On the surface, crypto savings accounts work like traditional savings accounts — they’re financial accounts that you deposit cryptocurrency into so you can begin earning interest on its value. You deposit whatever amount of cryptocurrency you’d like; whether you choose to deposit some or all of your holdings is up to you. You simply use crypto instead of a fiat currency, like dollars, to fund this type of account.
Functionally speaking, cryptocurrency savings accounts are pretty straightforward. Once you open an account with a provider, you’ll deposit your desired amount of cryptocurrency by sending it to a new crypto wallet that’s associated with your account. Once there, other platforms can borrow those crypto assets.
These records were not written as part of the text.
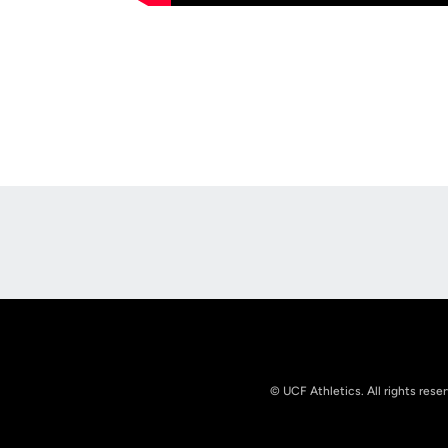
Opens in a new window
© UCF Athletics. All rights rese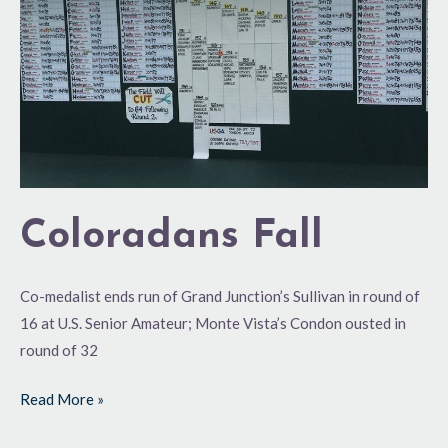
Coloradans Fall
Co-medalist ends run of Grand Junction’s Sullivan in round of
16 at U.S. Senior Amateur; Monte Vista’s Condon ousted in
round of 32
Read More »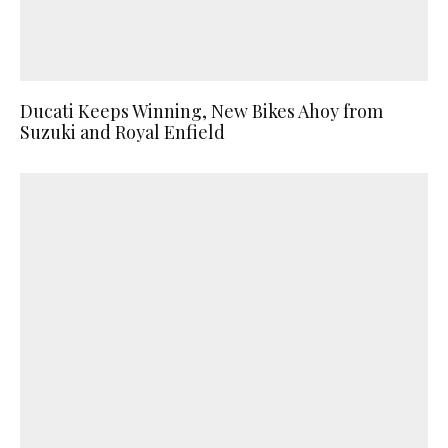
Ducati Keeps Winning, New Bikes Ahoy from
Suzuki and Royal Enfield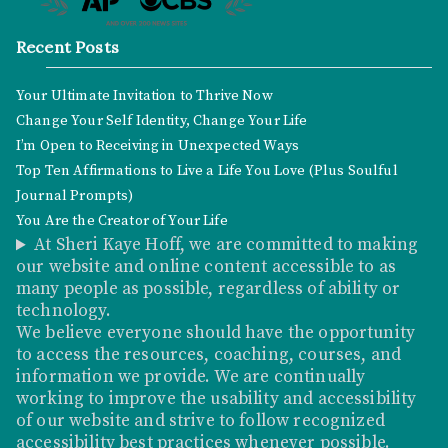
Recent Posts
Your Ultimate Invitation to Thrive Now
Change Your Self Identity, Change Your Life
I’m Open to Receiving in Unexpected Ways
Top Ten Affirmations to Live a Life You Love (Plus Soulful
Journal Prompts)
You Are the Creator of Your Life
At Sheri Kaye Hoff, we are committed to making
our website and online content accessible to as
many people as possible, regardless of ability or
technology.
We believe everyone should have the opportunity
to access the resources, coaching, courses, and
information we provide. We are continually
working to improve the usability and accessibility
of our website and strive to follow recognized
accessibility best practices whenever possible.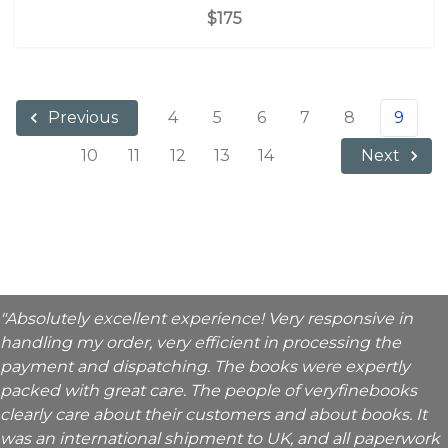
$175
4
5
6
7
8
9
Previous
10
11
12
13
14
Next
"Absolutely excellent experience! Very responsive in
handling my order, very efficient in processing the
payment and dispatching. The books were expertly
packed with great care. The people of veryfinebooks
clearly care about their customers and about books. It
was an international shipment to UK, and all paperwork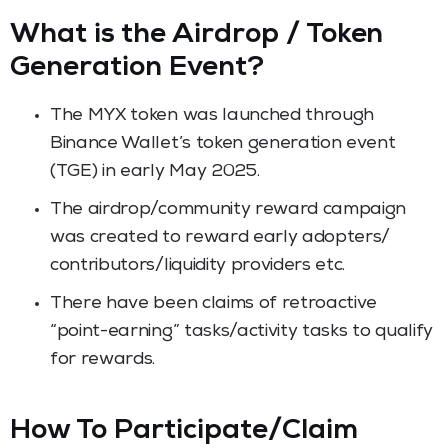
What is the Airdrop / Token
Generation Event?
The MYX token was launched through
Binance Wallet’s token generation event
(TGE) in early May 2025.
The airdrop/community reward campaign
was created to reward early adopters/
contributors/liquidity providers etc.
There have been claims of retroactive
“point-earning” tasks/activity tasks to qualify
for rewards.
How To Participate/Claim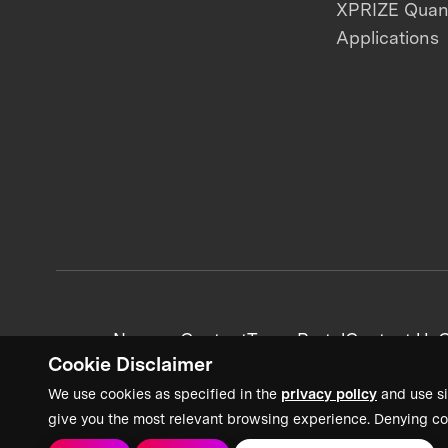
XPRIZE Qua
Applications
News + Content
Team Portal
Contact Us
C
Cookie Disclaimer
We use cookies as specified in the
privacy policy
and use si
give you the most relevant browsing experience. Denying co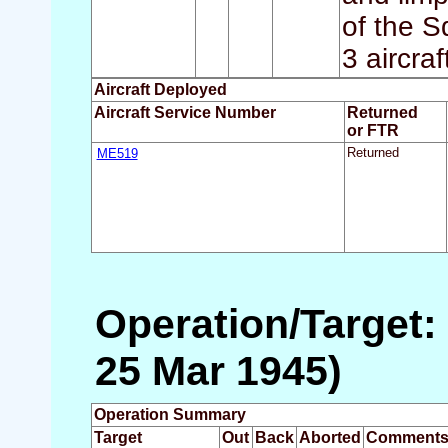
of the S
3 aircra
Aircraft Deployed
Aircraft Service Number
Returned
or FTR
ME519
Returned
Operation/Target:
25 Mar 1945)
Operation Summary
Target
Out
Back
Aborted
Comment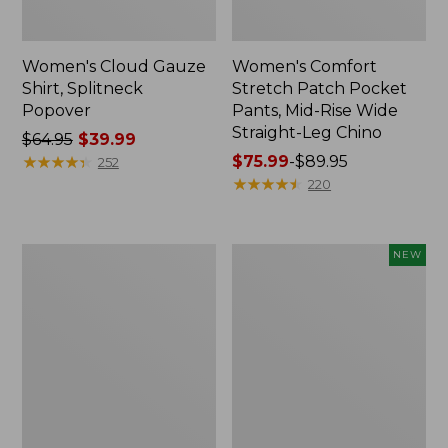
Women's Cloud Gauze
Women's Comfort
Shirt, Splitneck
Stretch Patch Pocket
Popover
Pants, Mid-Rise Wide
Straight-Leg Chino
Price
$64.95
$39.99
was
★
★
★
★
★
★
★
★
★
★
Price
$75.99
-
$89.95
252
from:
range
★
★
★
★
★
★
★
★
★
★
220
$64.95
from:
now:
$75.99
$39.99
to:
Women's
Women's
NEW
$89.95
Sunwashed
Cloud
Waffle
Gauze
Sweater,
Shirt,
Splitneck
Short-
Sleeve
Scoopneck,
New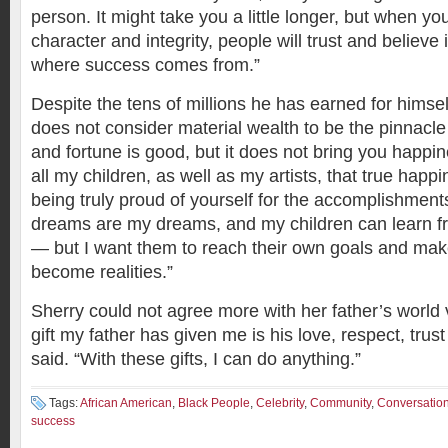
person. It might take you a little longer, but when y
character and integrity, people will trust and believe
where success comes from.”
Despite the tens of millions he has earned for himse
does not consider material wealth to be the pinnacl
and fortune is good, but it does not bring you happin
all my children, as well as my artists, that true hap
being truly proud of yourself for the accomplishmen
dreams are my dreams, and my children can learn 
— but I want them to reach their own goals and mak
become realities.”
Sherry could not agree more with her father’s world 
gift my father has given me is his love, respect, trus
said. “With these gifts, I can do anything.”
Tags:
African American
,
Black People
,
Celebrity
,
Community
,
Conversatio
success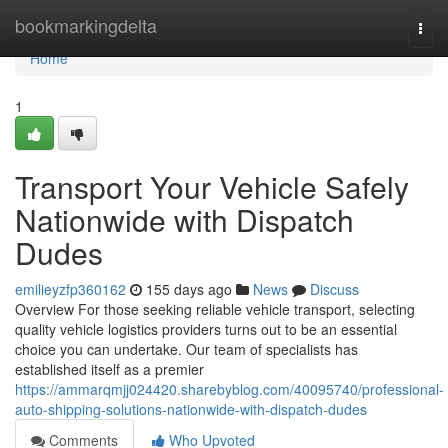
Home
bookmarkingdelta
Togg
navi
Home
1
Transport Your Vehicle Safely
Nationwide with Dispatch
Dudes
emilieyzfp360162
155 days ago
News
Discuss
Overview For those seeking reliable vehicle transport, selecting
quality vehicle logistics providers turns out to be an essential
choice you can undertake. Our team of specialists has
established itself as a premier
https://ammarqmjj024420.sharebyblog.com/40095740/professional-
auto-shipping-solutions-nationwide-with-dispatch-dudes
Comments
Who Upvoted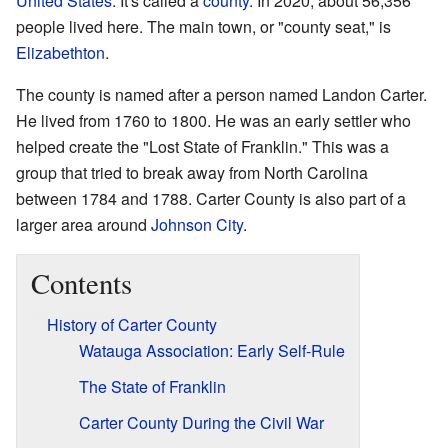
United States
. It's called a
county
. In 2020, about 56,356
people lived here. The main town, or "county seat," is
Elizabethton
.
The county is named after a person named Landon Carter.
He lived from 1760 to 1800. He was an early settler who
helped create the "Lost State of Franklin." This was a
group that tried to break away from North Carolina
between 1784 and 1788. Carter County is also part of a
larger area around
Johnson City
.
Contents
History of Carter County
Watauga Association: Early Self-Rule
The State of Franklin
Carter County During the Civil War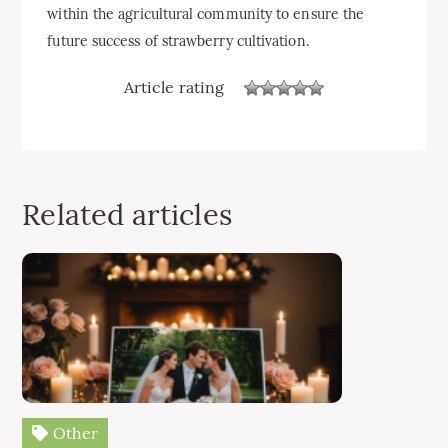
within the agricultural community to ensure the
future success of strawberry cultivation.
Article rating
Related articles
Other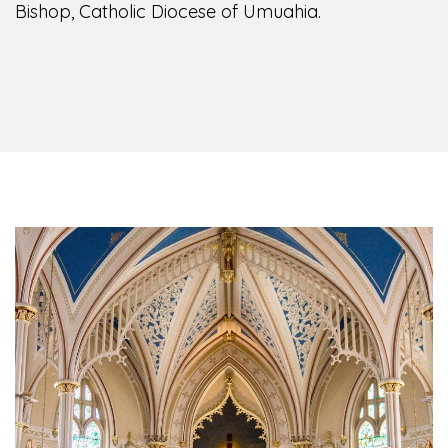
Bishop, Catholic Diocese of Umuahia.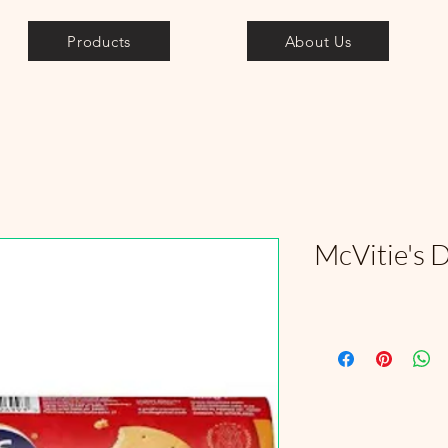
Products
About Us
McVitie's D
Whenever those digital coins are borrowed, you earn interest.
The amount of interest you’ll earn is determined before other platforms borrow your crypto, giving you clear insights into the earning potential of your digital currency. However, the interest rates can change over time, meaning they can fluctuate in response to financial market conditions or adjust based on other factors. For example, when demand for cryptocurrency is high, interest rates typically rise. When demand declines, interest rates fall.
While market conditions play a big role in the equation, other elements also come into play. For instance, the provider you select matters, as some offer more competitive interest rates than others. Additionally, like all financial accounts, you could encounter savings platforms that charge fees or have other costs associated with the service, even though not all do.
It’s also important to note that the type of currency you receive as your interest payments may vary. The same goes for interest schedules, with some platforms paying interest out on a daily basis and others making monthly payments. Whether or not the interest is compounding may also change depending on the provider platform.